La cultura de hoy pivota –según Ratzinger– sobre una confianza ingenua y desmedida en la ciencia empírica y en la técnica. De ellas espera el hombre moderno la superación de todos sus males y carencias. Es la ideología del nuevo y supremo ídolo del ‘progreso’. Es la nueva y misma suerte de paganismo que inspiró las políticas totalitarias y nacionalistas del siglo XX, causantes de las mayores esclavitudes y masacres de la historia. Es también el numen de la actual cultura de la muerte y del descarte, bajo el signo de la dictadura del relativismo, que causa de nuevo un número estremecedor de víctimas y que quiebra la ecología humana y la planetaria.
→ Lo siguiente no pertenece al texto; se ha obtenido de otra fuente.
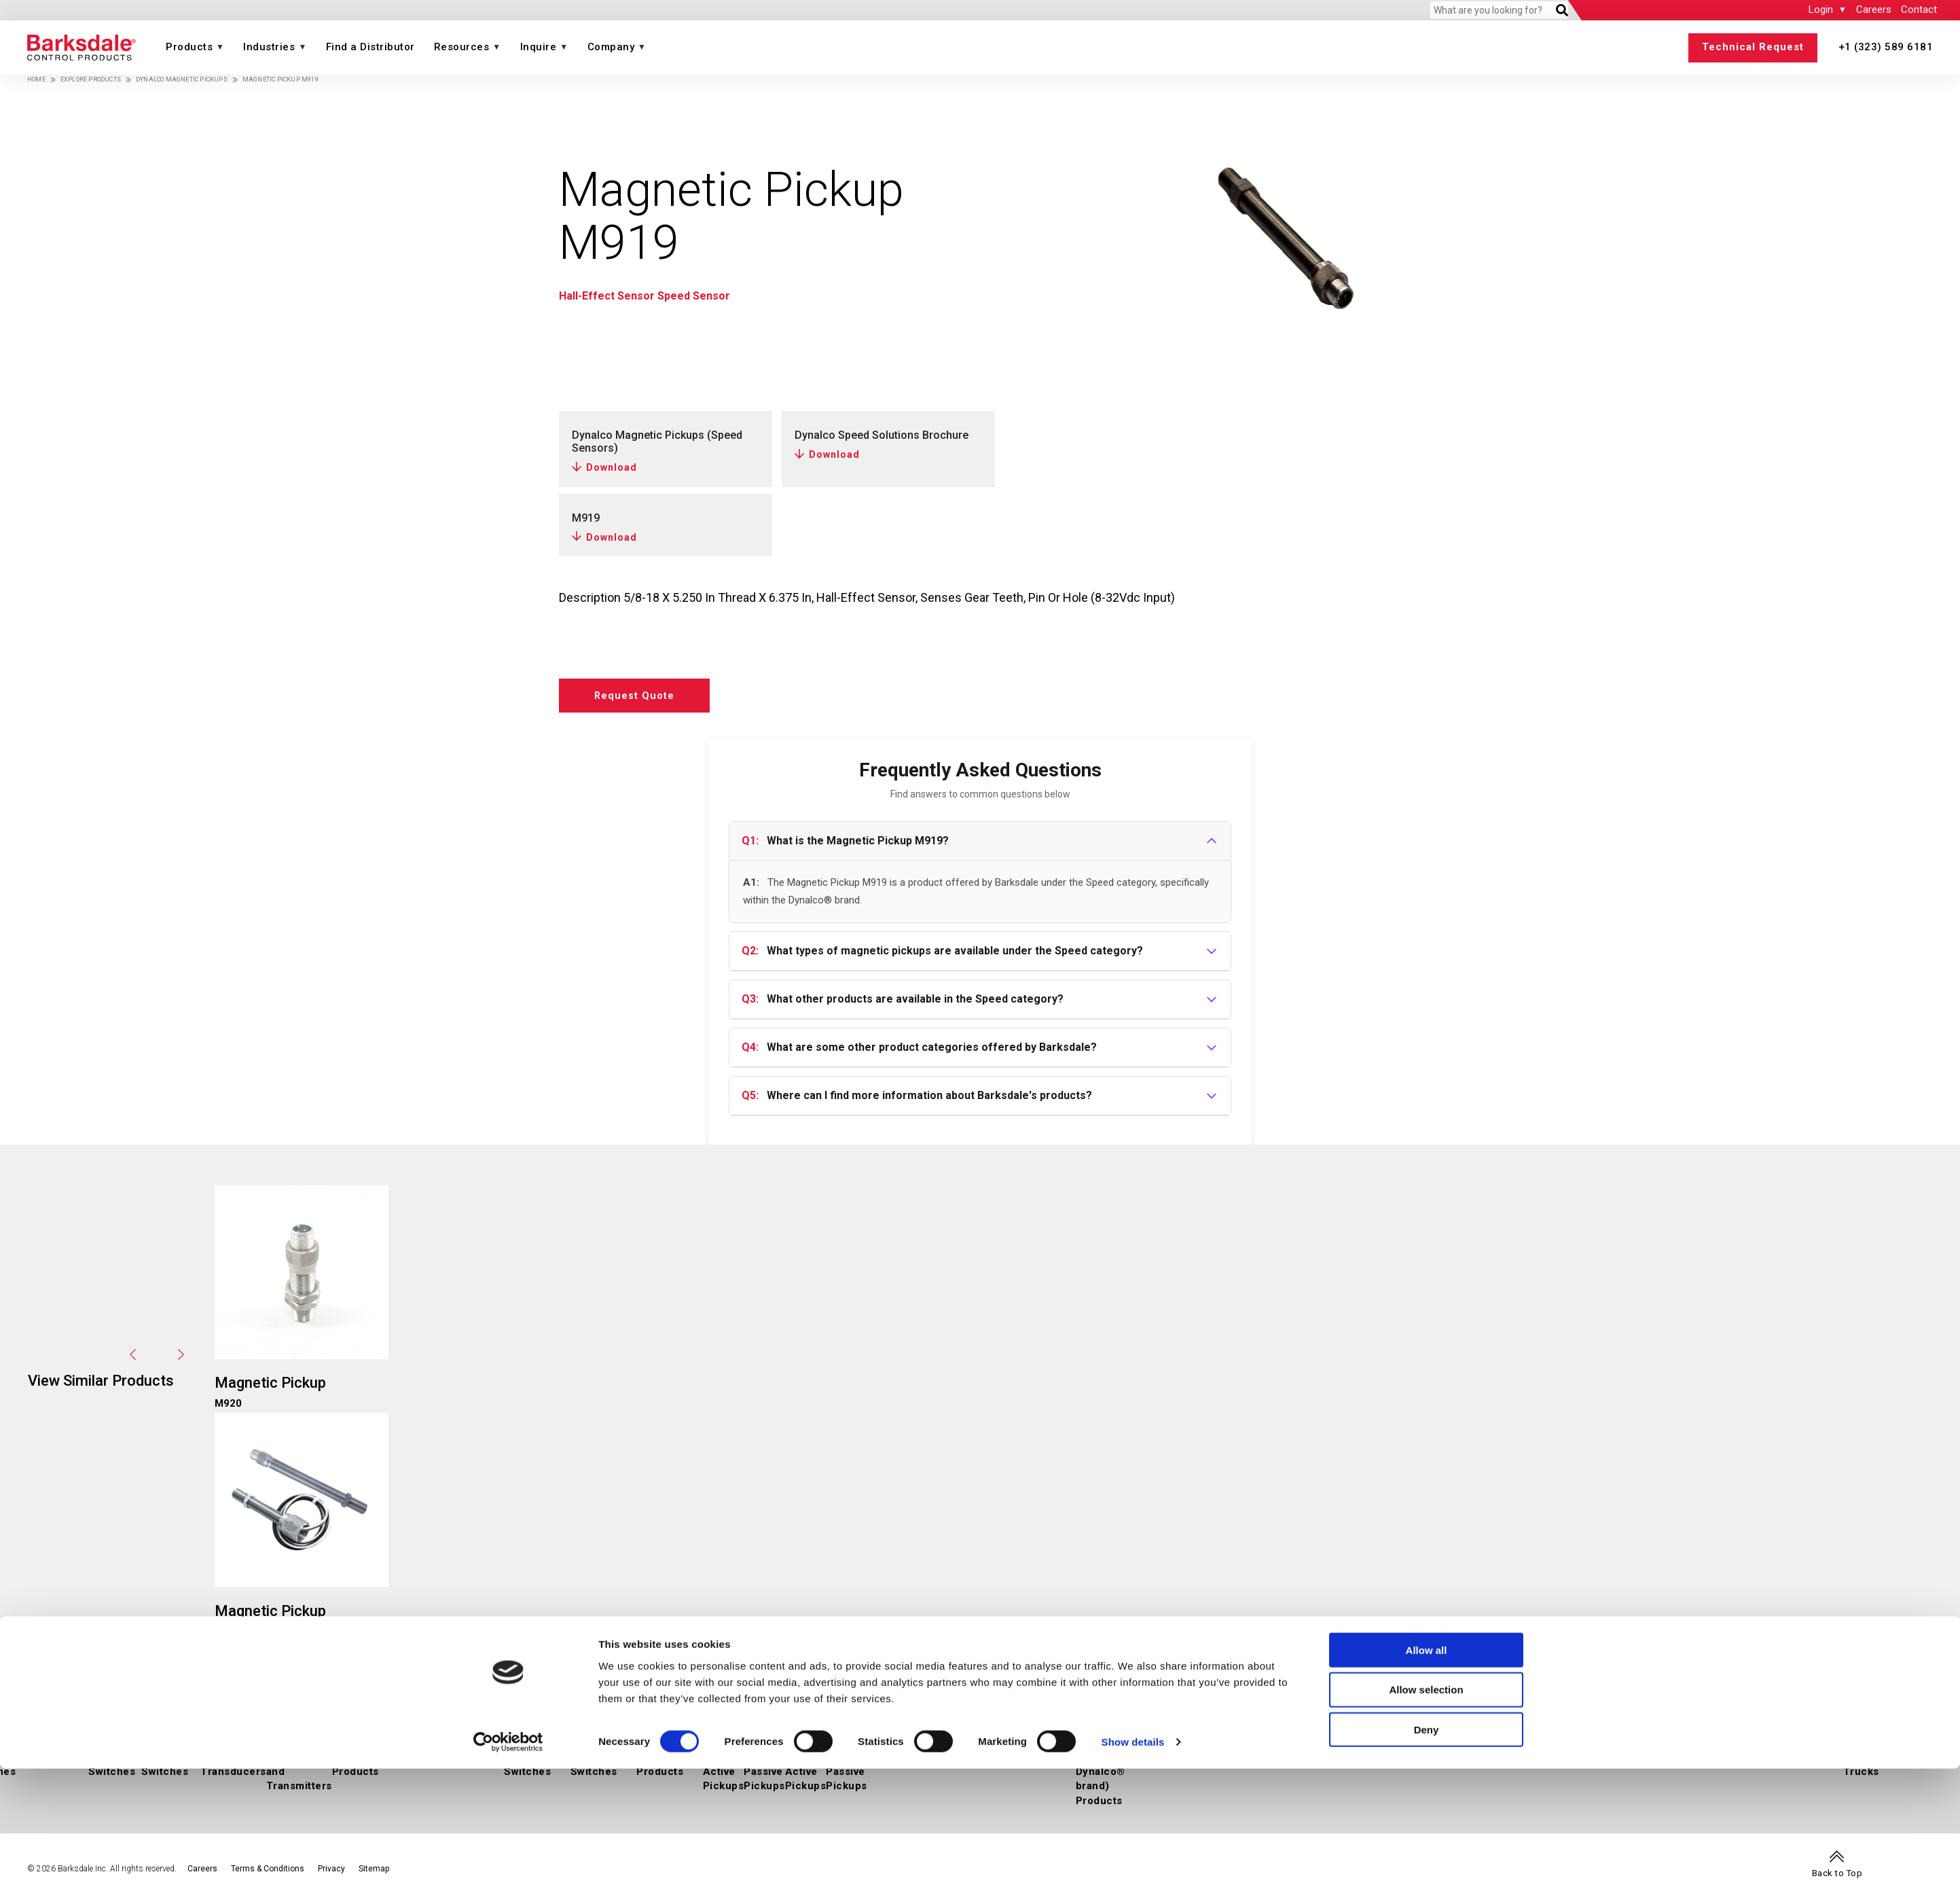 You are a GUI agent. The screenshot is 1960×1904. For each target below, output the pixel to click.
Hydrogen (1211, 1749)
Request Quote (644, 698)
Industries (269, 47)
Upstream (1260, 1749)
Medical (1523, 1749)
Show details (1133, 1877)
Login (1821, 9)
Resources (462, 47)
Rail (1754, 1749)
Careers (1873, 9)
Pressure (92, 1734)
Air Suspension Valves (1155, 1749)
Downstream (1370, 1749)
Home (36, 79)
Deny (1426, 1865)
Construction (1635, 1749)
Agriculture (1573, 1749)
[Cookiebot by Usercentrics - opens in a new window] (508, 1877)
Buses (1780, 1749)
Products (189, 47)
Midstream (1312, 1749)
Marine (1485, 1749)
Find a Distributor (370, 47)
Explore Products (90, 79)
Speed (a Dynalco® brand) (771, 1734)
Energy (1204, 1734)
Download (611, 467)
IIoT (78, 1749)
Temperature (412, 1734)
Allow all (1426, 1785)
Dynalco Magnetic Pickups (182, 79)
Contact (1919, 9)
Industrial (1426, 1734)
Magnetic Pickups (749, 1749)
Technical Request (1753, 47)
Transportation (1783, 1734)
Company (611, 47)
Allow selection (1426, 1825)
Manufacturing (1707, 1749)
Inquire (538, 47) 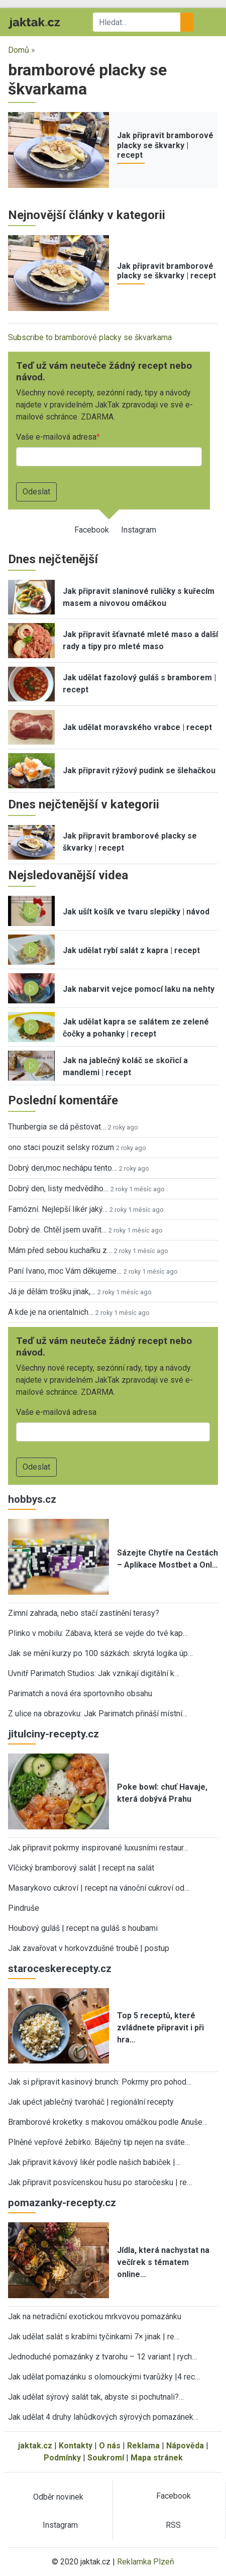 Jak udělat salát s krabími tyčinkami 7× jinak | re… (93, 2336)
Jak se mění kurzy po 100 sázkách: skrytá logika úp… (100, 1653)
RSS (173, 2525)
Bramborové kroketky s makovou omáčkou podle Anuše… (107, 2122)
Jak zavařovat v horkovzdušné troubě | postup (88, 1948)
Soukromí (105, 2457)
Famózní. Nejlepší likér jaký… (57, 1209)
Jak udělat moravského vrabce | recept (137, 727)
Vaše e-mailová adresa (56, 437)
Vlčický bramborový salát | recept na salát (81, 1868)
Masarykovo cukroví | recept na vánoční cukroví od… (98, 1888)
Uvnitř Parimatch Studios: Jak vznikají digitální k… (93, 1673)
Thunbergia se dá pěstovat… (57, 1126)
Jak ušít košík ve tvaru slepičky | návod (136, 911)
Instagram (138, 530)
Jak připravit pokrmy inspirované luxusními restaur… (98, 1847)
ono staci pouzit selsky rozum (61, 1147)
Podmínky (62, 2457)
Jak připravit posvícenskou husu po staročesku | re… (100, 2182)
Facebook (91, 530)
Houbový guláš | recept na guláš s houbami (83, 1928)
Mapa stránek (157, 2457)
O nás (110, 2445)
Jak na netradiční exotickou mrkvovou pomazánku (94, 2316)
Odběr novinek (58, 2497)
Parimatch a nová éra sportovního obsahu (80, 1693)
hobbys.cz (32, 1499)
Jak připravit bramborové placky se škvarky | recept (165, 145)
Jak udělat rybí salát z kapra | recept (131, 950)
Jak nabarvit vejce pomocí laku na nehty (138, 989)
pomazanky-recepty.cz (62, 2203)
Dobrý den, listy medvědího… (58, 1188)
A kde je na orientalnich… (50, 1312)
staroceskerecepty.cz (59, 1969)
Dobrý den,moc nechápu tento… (62, 1168)
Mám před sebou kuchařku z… (60, 1250)
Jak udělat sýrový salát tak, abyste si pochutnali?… (96, 2397)
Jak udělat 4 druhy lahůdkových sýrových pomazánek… (103, 2417)
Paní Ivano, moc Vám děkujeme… (65, 1271)
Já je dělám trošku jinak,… (51, 1291)
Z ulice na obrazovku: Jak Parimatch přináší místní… (97, 1713)
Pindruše (23, 1908)
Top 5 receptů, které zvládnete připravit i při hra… (160, 2027)
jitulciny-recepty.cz (53, 1734)
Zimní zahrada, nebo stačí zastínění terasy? (83, 1613)
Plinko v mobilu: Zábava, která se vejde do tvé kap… (98, 1633)
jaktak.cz (35, 2445)
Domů (18, 50)
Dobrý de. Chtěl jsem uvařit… (57, 1229)
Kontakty (75, 2445)
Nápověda (185, 2445)
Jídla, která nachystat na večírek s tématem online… (163, 2262)
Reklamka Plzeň (145, 2561)
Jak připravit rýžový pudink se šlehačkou (139, 770)
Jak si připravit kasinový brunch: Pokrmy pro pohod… (99, 2082)
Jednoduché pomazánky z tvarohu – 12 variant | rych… (102, 2356)
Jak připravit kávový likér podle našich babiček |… (94, 2162)
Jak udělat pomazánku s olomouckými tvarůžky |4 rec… (104, 2377)
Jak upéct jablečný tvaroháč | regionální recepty (91, 2102)
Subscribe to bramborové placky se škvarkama (90, 337)
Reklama (143, 2445)
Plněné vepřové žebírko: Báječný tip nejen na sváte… (99, 2142) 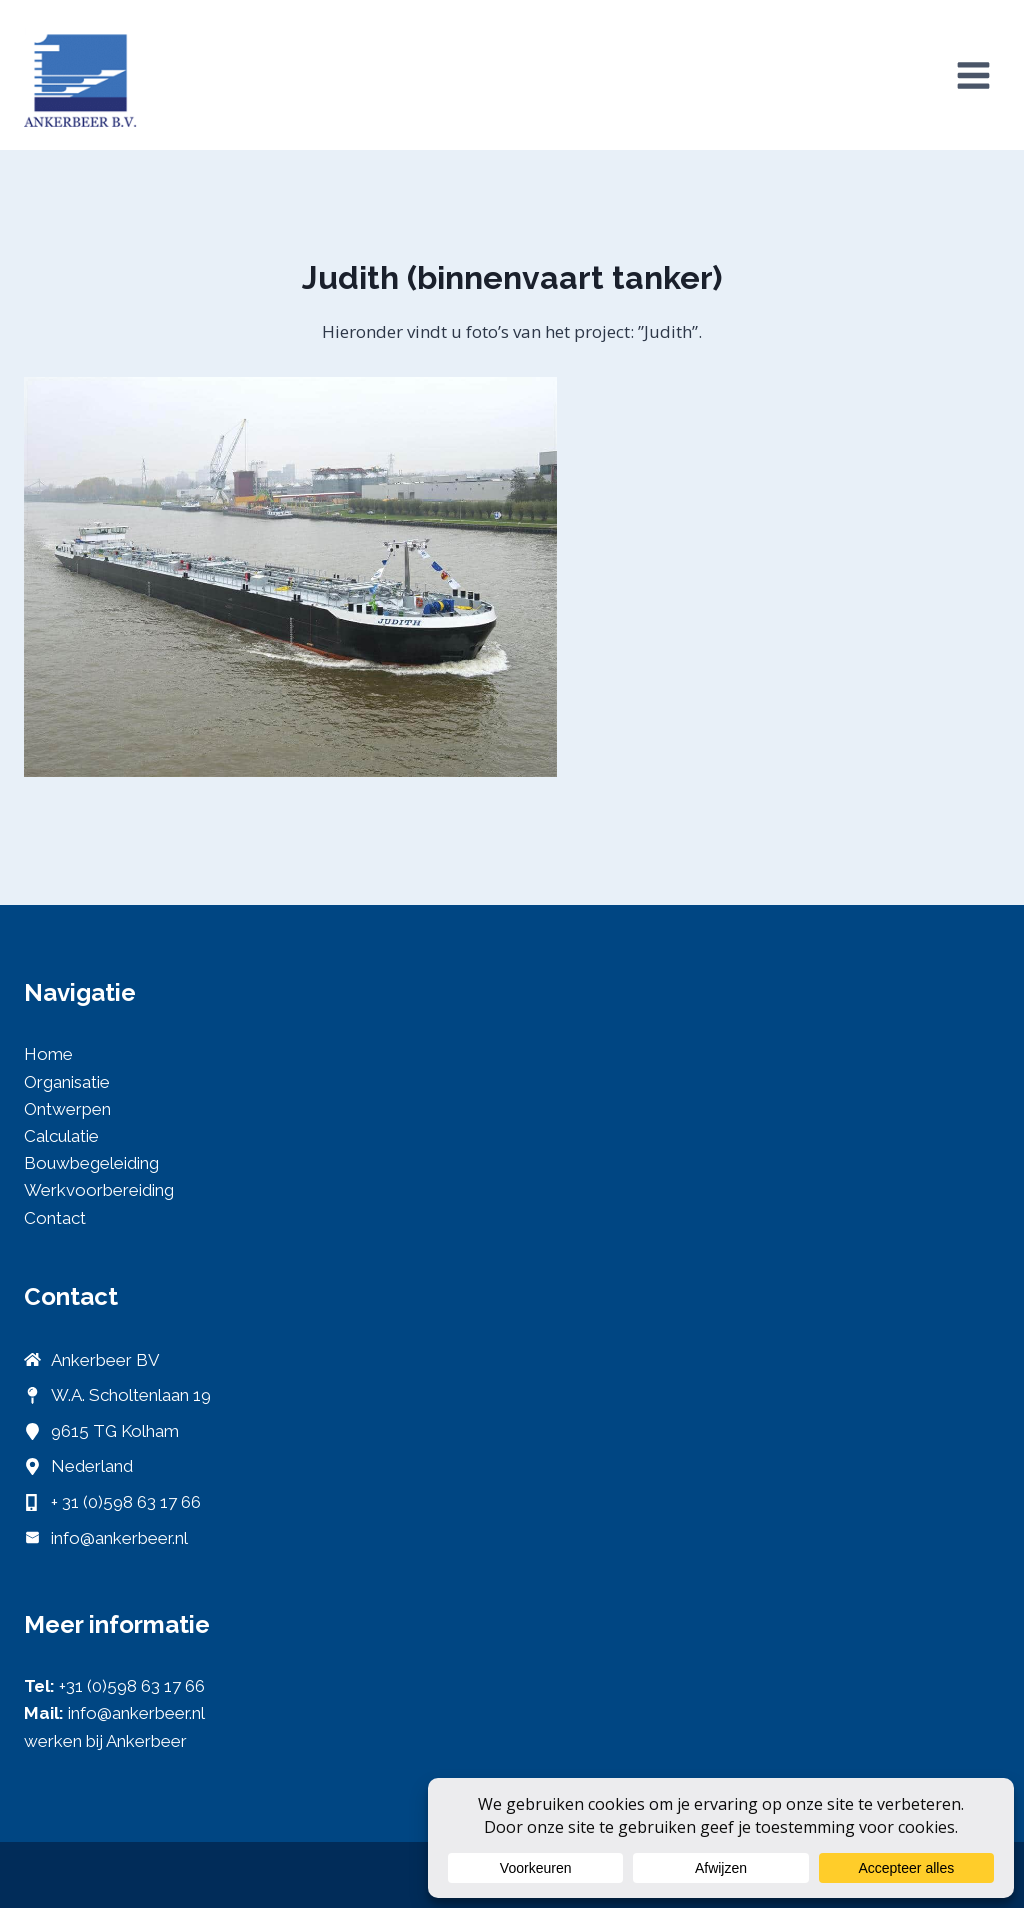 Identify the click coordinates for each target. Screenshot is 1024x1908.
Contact (55, 1218)
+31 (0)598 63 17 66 (132, 1686)
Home (48, 1054)
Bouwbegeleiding (91, 1163)
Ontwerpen (67, 1109)
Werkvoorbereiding (99, 1190)
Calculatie (61, 1136)
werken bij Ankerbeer (105, 1741)
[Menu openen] (973, 75)
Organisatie (67, 1082)
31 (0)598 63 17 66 (131, 1502)
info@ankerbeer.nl (119, 1538) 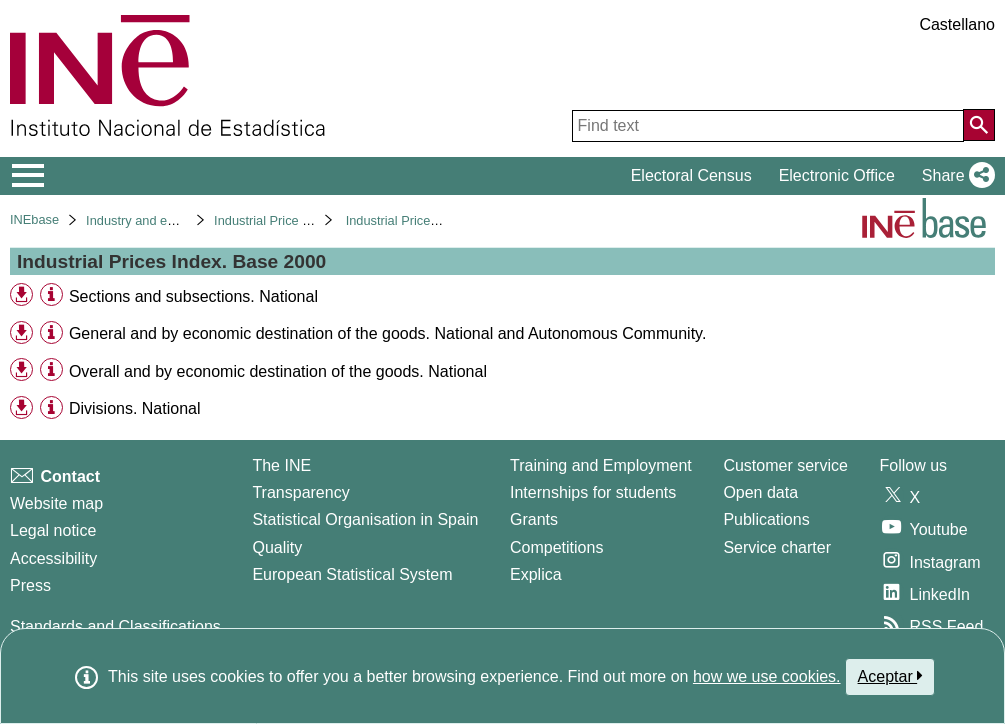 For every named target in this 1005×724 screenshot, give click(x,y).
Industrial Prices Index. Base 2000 (443, 220)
Pero la dramática deriva del racionalismo materialista moderno nunca le hizo perder a Ratzinger su fe en la capacidad de la razón humana para abrirse a la verdadera religión. Siempre creyó que la razón comparte con la fe cristiana el rasgo básico de la humildad. Tanto la una como la otra, aunque de diverso modo, están de por sí inclinadas a no cerrarse en sí, y a buscar y a agradecer la raíz de su ser más allá de ellas mismas. Por eso, pueden y deben encontrarse. ¿Dónde? En el Dios vivo y verdadero, manifestado en Jesucristo. Él es la gran esperanza que permanece cuando las pequeñas y falsas esperanzas se desvanecen. En él hay esperanza para todos; no sólo para los supuestos beneficiarios del ‘paraíso’ del progreso, sino también para las víctimas de la historia real, surcada por tantas lágrimas y tanta sangre.
El papa Ratzinger es un padre de la Iglesia de nuestros tiempos, porque sabe denunciar las utopías que esclavizan y abre caminos a la esperanza que engendra libertad.
Monseñor Juan Antonio Martínez Camino es obispo auxiliar de Madrid.